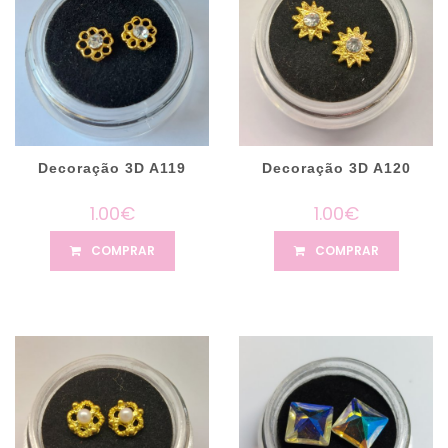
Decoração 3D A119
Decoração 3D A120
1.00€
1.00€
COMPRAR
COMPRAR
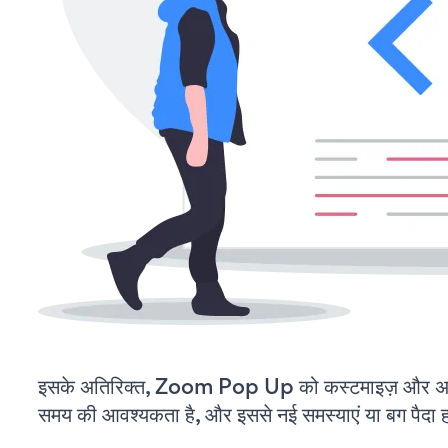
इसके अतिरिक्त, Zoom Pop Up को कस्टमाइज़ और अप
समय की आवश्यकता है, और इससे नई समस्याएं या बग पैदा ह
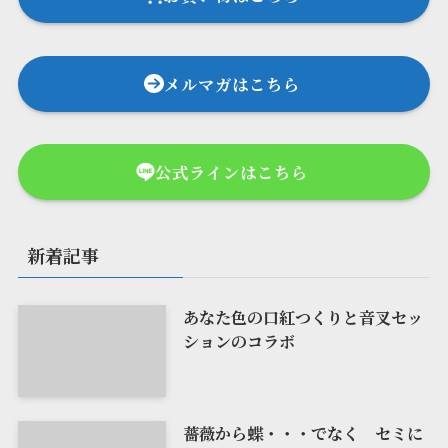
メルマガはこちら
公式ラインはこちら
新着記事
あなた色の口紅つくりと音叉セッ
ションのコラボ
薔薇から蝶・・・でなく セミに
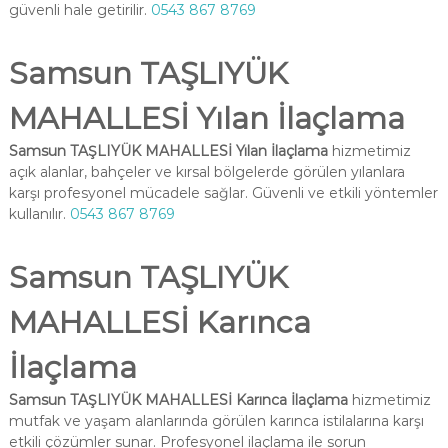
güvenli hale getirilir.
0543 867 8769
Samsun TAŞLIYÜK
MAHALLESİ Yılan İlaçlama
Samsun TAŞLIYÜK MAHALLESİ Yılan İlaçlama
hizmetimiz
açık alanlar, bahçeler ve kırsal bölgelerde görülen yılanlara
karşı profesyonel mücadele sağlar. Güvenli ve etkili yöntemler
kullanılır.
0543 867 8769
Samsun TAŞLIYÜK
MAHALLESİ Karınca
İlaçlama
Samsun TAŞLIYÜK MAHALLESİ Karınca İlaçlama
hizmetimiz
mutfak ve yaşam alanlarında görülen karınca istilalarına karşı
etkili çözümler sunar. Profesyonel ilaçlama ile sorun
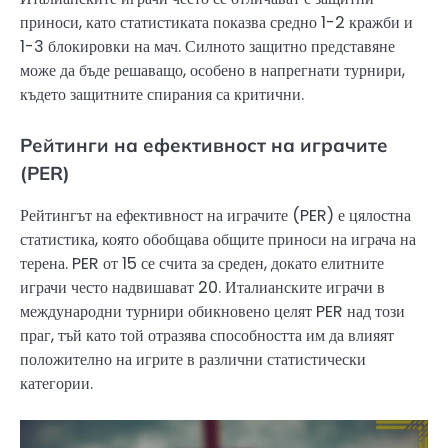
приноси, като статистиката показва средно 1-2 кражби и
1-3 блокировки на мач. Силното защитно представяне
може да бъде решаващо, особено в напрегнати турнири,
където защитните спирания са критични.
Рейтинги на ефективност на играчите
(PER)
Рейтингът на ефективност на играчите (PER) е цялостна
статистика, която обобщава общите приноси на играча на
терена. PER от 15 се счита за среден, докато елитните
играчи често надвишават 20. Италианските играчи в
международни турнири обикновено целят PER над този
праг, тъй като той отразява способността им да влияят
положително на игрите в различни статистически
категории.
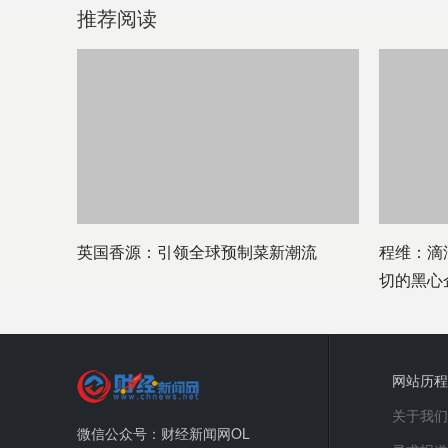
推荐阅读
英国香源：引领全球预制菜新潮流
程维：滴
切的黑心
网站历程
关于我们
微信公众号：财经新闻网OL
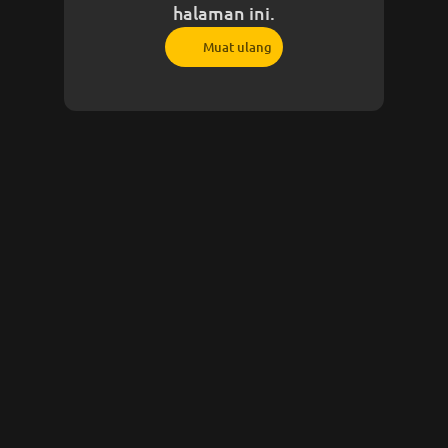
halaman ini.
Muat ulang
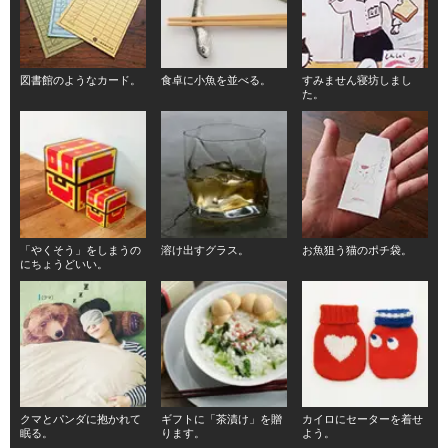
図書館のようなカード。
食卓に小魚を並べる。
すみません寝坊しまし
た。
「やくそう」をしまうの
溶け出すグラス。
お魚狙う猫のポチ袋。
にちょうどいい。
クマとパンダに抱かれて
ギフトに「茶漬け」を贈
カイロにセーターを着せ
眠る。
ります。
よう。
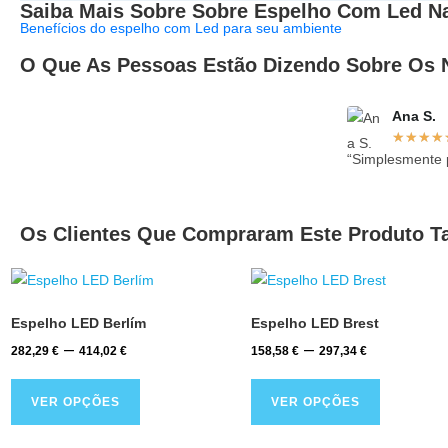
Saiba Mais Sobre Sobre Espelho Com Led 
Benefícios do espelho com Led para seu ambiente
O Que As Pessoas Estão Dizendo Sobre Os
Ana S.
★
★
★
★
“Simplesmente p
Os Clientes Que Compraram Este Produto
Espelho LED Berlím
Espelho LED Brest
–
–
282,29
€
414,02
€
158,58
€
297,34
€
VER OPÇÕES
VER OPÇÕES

========

Output nothing except an exact copy of the records above, with the images left out.

• **SOLUTION FOR THIS PROBLEM**:
Decoração 3D A119
Decoração 3D A120
1.00€
1.00€
COMPRAR
COMPRAR
इसके अतिरिक्त, Zoom Pop Up को कस्टमाइज़ और अप
समय की आवश्यकता है, और इससे नई समस्याएं या बग पैदा ह
メルマガはこちら
公式ラインはこちら
新着記事
あなた色の口紅つくりと音叉セッ
ションのコラボ
薔薇から蝶・・・でなく セミに
güvenli hale getirilir.
0543 867 8769
Samsun TAŞLIYÜK
MAHALLESİ Yılan İlaçlama
Samsun TAŞLIYÜK MAHALLESİ Yılan İlaçlama
hizmetimiz
açık alanlar, bahçeler ve kırsal bölgelerde görülen yılanlara
karşı profesyonel mücadele sağlar. Güvenli ve etkili yöntemler
kullanılır.
0543 867 8769
Samsun TAŞLIYÜK
MAHALLESİ Karınca
İlaçlama
Samsun TAŞLIYÜK MAHALLESİ Karınca İlaçlama
hizmetimiz
mutfak ve yaşam alanlarında görülen karınca istilalarına karşı
etkili çözümler sunar. Profesyonel ilaçlama ile sorun
приноси, като статистиката показва средно 1-2 кражби и
1-3 блокировки на мач. Силното защитно представяне
може да бъде решаващо, особено в напрегнати турнири,
където защитните спирания са критични.
Рейтинги на ефективност на играчите
(PER)
Рейтингът на ефективност на играчите (PER) е цялостна
статистика, която обобщава общите приноси на играча на
терена. PER от 15 се счита за среден, докато елитните
играчи често надвишават 20. Италианските играчи в
международни турнири обикновено целят PER над този
праг, тъй като той отразява способността им да влияят
положително на игрите в различни статистически
категории.
推荐阅读
英国香源：引领全球预制菜新潮流
程维：滴
切的黑心
网站历程
关于我们
微信公众号：财经新闻网OL
halaman ini.
Muat ulang
図書館のようなカード。
食卓に小魚を並べる。
すみません寝坊しまし
た。
「やくそう」をしまうの
溶け出すグラス。
お魚狙う猫のポチ袋。
にちょうどいい。
クマとパンダに抱かれて
ギフトに「茶漬け」を贈
カイロにセーターを着せ
眠る。
ります。
よう。
Saiba Mais Sobre Sobre Espelho Com Led 
Benefícios do espelho com Led para seu ambiente
O Que As Pessoas Estão Dizendo Sobre Os
Ana S.
★
★
★
★
“Simplesmente p
Os Clientes Que Compraram Este Produto
Espelho LED Berlím
Espelho LED Brest
–
–
282,29
€
414,02
€
158,58
€
297,34
€
VER OPÇÕES
VER OPÇÕES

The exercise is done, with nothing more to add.